In addition to daily events from April 20–23, teachers from Spirit Rock’s EcoDharma Program will lead us in meditations that help us connect with the earth, grounding us in preparation for the discussions starting April 20 and offering a place for reflection and practice. These sessions will take place every Monday in April, beginning April 6.

Recordings of the events will be made available to all registrants. 

This is a donation-based event with a suggested donation of $40.

The Buddhism and Ecology Summit: A Sense of Belonging, April 20–23, 2026, Sponsored by the BESS Family Foundation

SCHEDULE OF EVENTS

Connecting to the Elements: Finding the Sacred in the Ordinary

A Dharma Talk by Lin Wang Gordon

Available at tricycle.org/dharmatalks on April 1

How do we deepen our connection to Mother Earth in our daily lives?

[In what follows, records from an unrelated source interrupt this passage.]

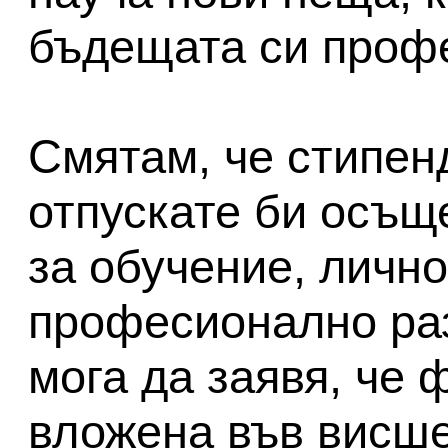
бъдещата си 
Смятам, че стипен
отпускате би осъщ
за обучение, лично
професионално раз
мога да заявя, че
вложена във висше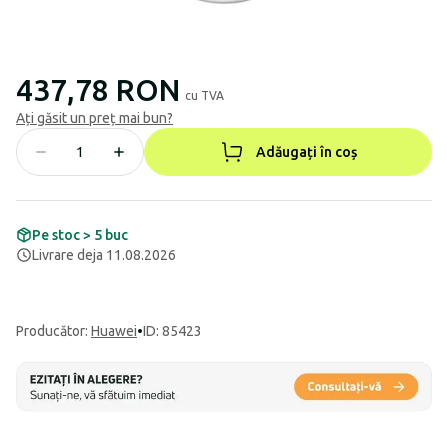
437,78 RON
cu TVA
Ați găsit un preț mai bun?
Adăugați în coș
Pe stoc > 5 buc
Livrare deja 11.08.2026
Producător
:
Huawei
•
ID: 85423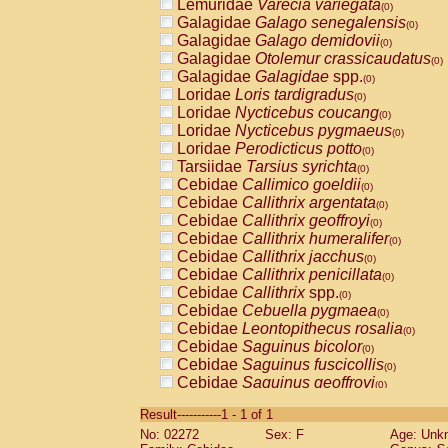
Lemuridae
Varecia variegata
(0)
Galagidae
Galago senegalensis
(0)
Galagidae
Galago demidovii
(0)
Galagidae
Otolemur crassicaudatus
(0)
Galagidae
Galagidae
spp.
(0)
Loridae
Loris tardigradus
(0)
Loridae
Nycticebus coucang
(0)
Loridae
Nycticebus pygmaeus
(0)
Loridae
Perodicticus potto
(0)
Tarsiidae
Tarsius syrichta
(0)
Cebidae
Callimico goeldii
(0)
Cebidae
Callithrix argentata
(0)
Cebidae
Callithrix geoffroyi
(0)
Cebidae
Callithrix humeralifer
(0)
Cebidae
Callithrix jacchus
(0)
Cebidae
Callithrix penicillata
(0)
Cebidae
Callithrix
spp.
(0)
Cebidae
Cebuella pygmaea
(0)
Cebidae
Leontopithecus rosalia
(0)
Cebidae
Saguinus bicolor
(0)
Cebidae
Saguinus fuscicollis
(0)
Cebidae
Saguinus geoffroyi
(0)
Cebidae
Saguinus imperator
(0)
Result-----------1 - 1 of 1
Cebidae
Saguinus labiatus
(0)
No: 02272
Sex: F
Age: Unk
Cebidae
Saguinus leucopus
(0)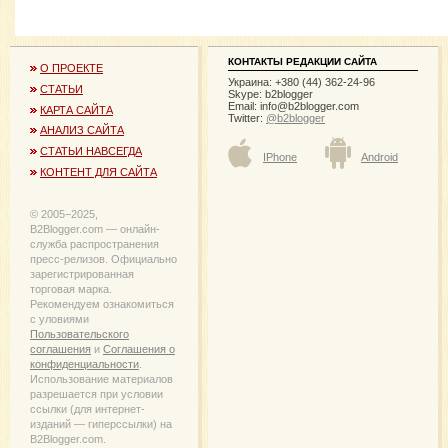
КОНТАКТЫ РЕДАКЦИИ САЙТА
О ПРОЕКТЕ
Украина: +380 (44) 362-24-96
СТАТЬИ
Skype: b2blogger
Email:
info@b2blogger.com
КАРТА САЙТА
Twitter:
@b2blogger
АНАЛИЗ САЙТА
СТАТЬИ НАВСЕГДА
IPhone
Android
КОНТЕНТ ДЛЯ САЙТА
© 2005−2025,
B2Blogger.com — онлайн-
служба распространения
пресс-релизов. Официально
зарегистрированная
торговая марка.
Рекомендуем ознакомиться
с уловиями
Пользовательского
соглашения
и
Соглашения о
конфиденциальности
.
Использование материалов
разрешается при условии
ссылки (для интернет-
изданий — гиперссылки) на
B2Blogger.com.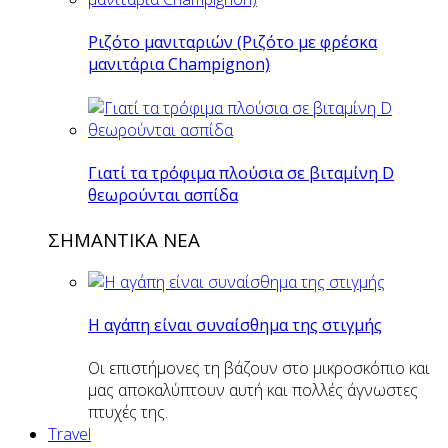
Ριζότο μανιταριών (Ριζότο με φρέσκα
μανιτάρια Champignon)
Γιατί τα τρόφιμα πλούσια σε βιταμίνη D
θεωρούνται ασπίδα
ΣΗΜΑΝΤΙΚΑ ΝΕΑ
Η αγάπη είναι συναίσθημα της στιγμής
Οι επιστήμονες τη βάζουν στο μικροσκόπιο και
μας αποκαλύπτουν αυτή και πολλές άγνωστες
πτυχές της.
Travel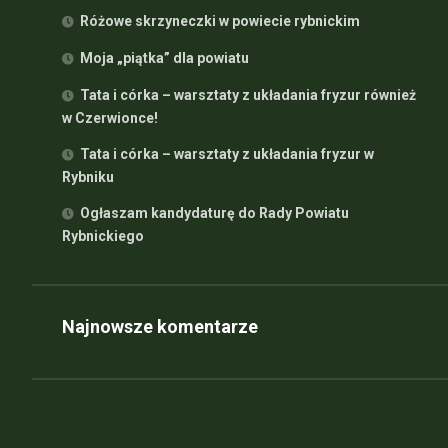
Różowe skrzyneczki w powiecie rybnickim
Moja „piątka” dla powiatu
Tata i córka – warsztaty z układania fryzur również
w Czerwionce!
Tata i córka – warsztaty z układania fryzur w
Rybniku
Ogłaszam kandydaturę do Rady Powiatu
Rybnickiego
Najnowsze komentarze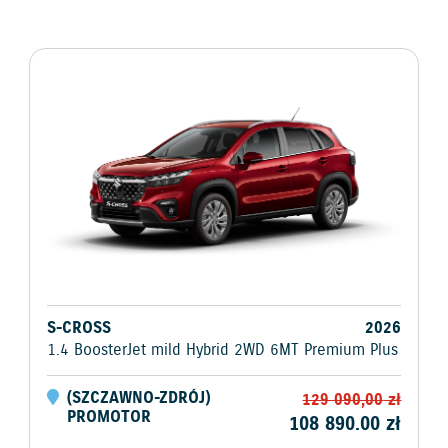
S-CROSS
2026
1.4 BoosterJet mild Hybrid 2WD 6MT Premium Plus
(
SZCZAWNO-ZDRÓJ
)
129 090,00
zł
PROMOTOR
108 890.00
zł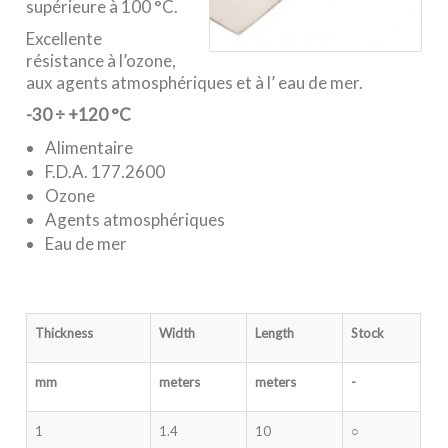
supérieure à 100 °C.
Excellente
résistance à l’ozone,
aux agents atmosphériques et à l’ eau de mer.
-30 ÷ +120 °C
Alimentaire
F.D.A. 177.2600
Ozone
Agents atmosphériques
Eau de mer
Thickness
Width
Length
Stock
mm
meters
meters
-
1
1.4
10
○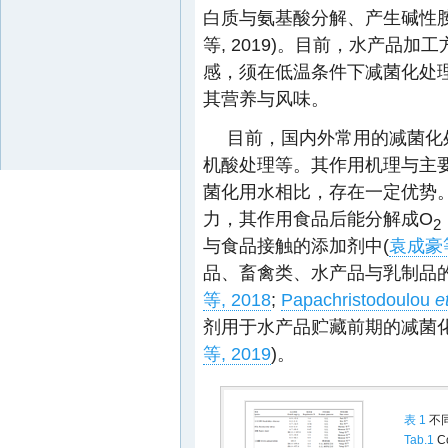
白质与氨基酸分解、产生碱性
等, 2019)。目前，水产品
感，须在低温条件下减菌化处
其营养与风味。
目前，国内外常用的减菌化
机酸处理等。其作用机理与主
菌化用水相比，存在一定优势
力，其作用食品后能分解成O
2
与食品接触的添加剂中(
袁成豪等
品、畜禽类、水产品与乳制品
等, 2018
;
Papachristodoulou
e
剂用于水产品贮藏前期的减菌
等, 2019
)。
表 1
不
Tab.1
Co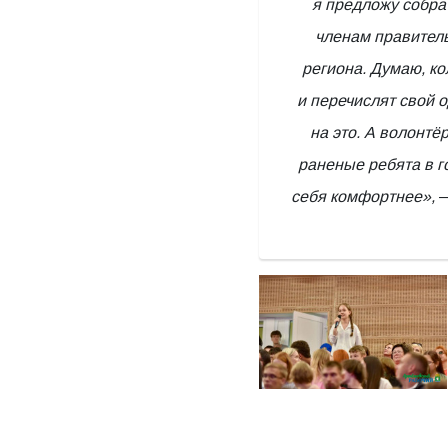
я предложу собра
членам правител
региона. Думаю, к
и перечислят свой 
на это. А волонтё
раненые ребята в г
себя комфортнее»,
—
85db103d72091cc04f3c789f0d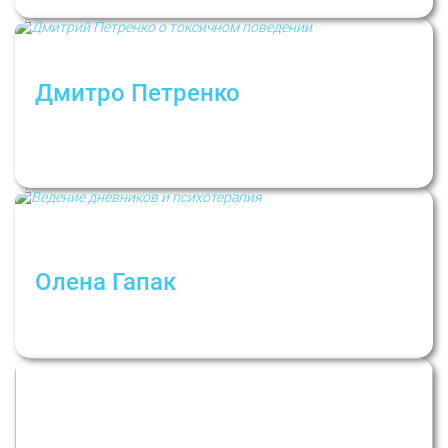
Дмитро Петренко
Як захиститися від «психологічного
отруєння»? Дмитро Петренко про токсичну
поведінку та особисті кордони
Олена Гапак
Щоденники та психотерапія: 7
щоденникових технік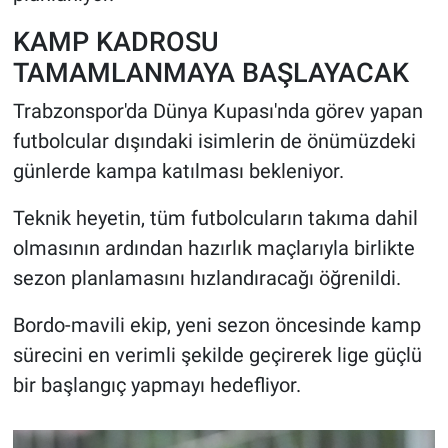
KAMP KADROSU
TAMAMLANMAYA BAŞLAYACAK
Trabzonspor'da Dünya Kupası'nda görev yapan
futbolcular dışındaki isimlerin de önümüzdeki
günlerde kampa katılması bekleniyor.
Teknik heyetin, tüm futbolcuların takıma dahil
olmasının ardından hazırlık maçlarıyla birlikte
sezon planlamasını hızlandıracağı öğrenildi.
Bordo-mavili ekip, yeni sezon öncesinde kamp
sürecini en verimli şekilde geçirerek lige güçlü
bir başlangıç yapmayı hedefliyor.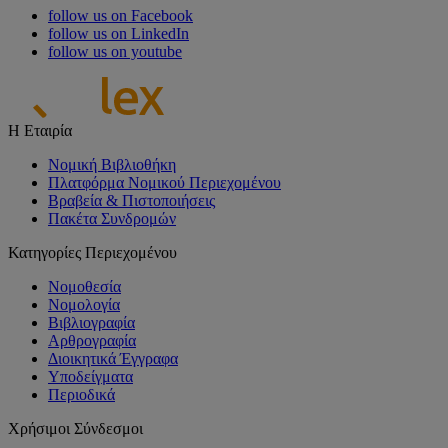
follow us on Facebook
follow us on LinkedIn
follow us on youtube
Η Εταιρία
Νομική Βιβλιοθήκη
Πλατφόρμα Νομικού Περιεχομένου
Βραβεία & Πιστοποιήσεις
Πακέτα Συνδρομών
Κατηγορίες Περιεχομένου
Νομοθεσία
Νομολογία
Βιβλιογραφία
Αρθρογραφία
Διοικητικά Έγγραφα
Υποδείγματα
Περιοδικά
Χρήσιμοι Σύνδεσμοι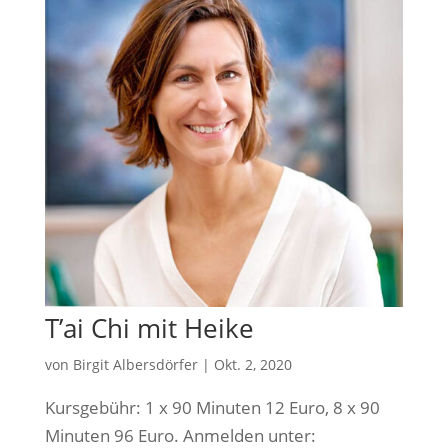
T’ai Chi mit Heike
von
Birgit Albersdörfer
|
Okt. 2, 2020
Kurs­ge­bühr: 1 x 90 Minu­ten 12 Euro, 8 x 90
Minu­ten 96 Euro. Anmel­den unter: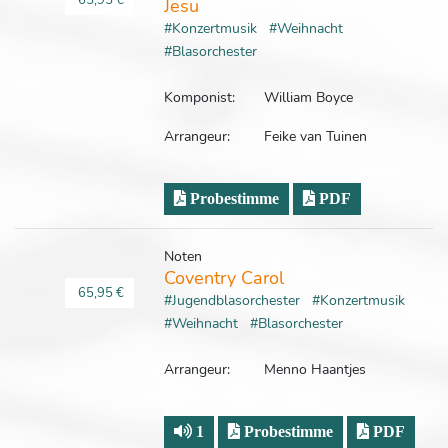
65,95 €
Jesu
#Konzertmusik
#Weihnacht
#Blasorchester
Komponist:
William Boyce
Arrangeur:
Feike van Tuinen
Probestimme
PDF
Noten
Coventry Carol
65,95 €
#Jugendblasorchester
#Konzertmusik
#Weihnacht
#Blasorchester
Arrangeur:
Menno Haantjes
1
Probestimme
PDF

In this Dharma Talk, meditation teacher Lin Wang Gordon, trained in the vipassana tradition, explores how we can attune to the natural world and the elements in our everyday routines, even in urban environments. Through mindful awareness, we are invited to find the sacred in the ordinary and to reconnect with the living earth in each moment.

Realizing Interbeing through Sensory Presence

With Christopher Ives

April 20, 2–3 p.m. ET | Live Event on Zoom

Drawing from his recent book, Zen Ecology: Green and Engaged Living in Response to the Climate Crisis, Chris Ives will discuss how Buddhism offers resources for cultivating sensory presence as a gateway to realizing our embeddedness in nature as nature and, by extension, as a foundation for engaging in environmental action.

Listening to Earth: Tribal Nations and Buddhist Mindfulness Teachings on Perception, Presence, and Relationship

With Santacitta Bhikkhuni, Belinda Eriacho, Tiokasin Ghosthorse, Karen Waconda Lewis, and Stephen Posner

April 21, 11 a.m. ET – 12:30 p.m. ET | Live Event on Zoom

How do our senses teach us to live in good relationship with Earth? Drawing from “Gathering in Good Relation,” an initiative that brings together teachings and traditions to strengthen Earth stewardship through relational presence, speakers will share stories and practices that refine perception—listening, seeing, touching, tasting, and smelling—as gateways to gratitude, responsibility, and right action. Together we will explore themes around permission, cultural respect, sacred reciprocity, shared responsibility, and why Tribal Nations and Buddhist mindfulness traditions belong in conversation.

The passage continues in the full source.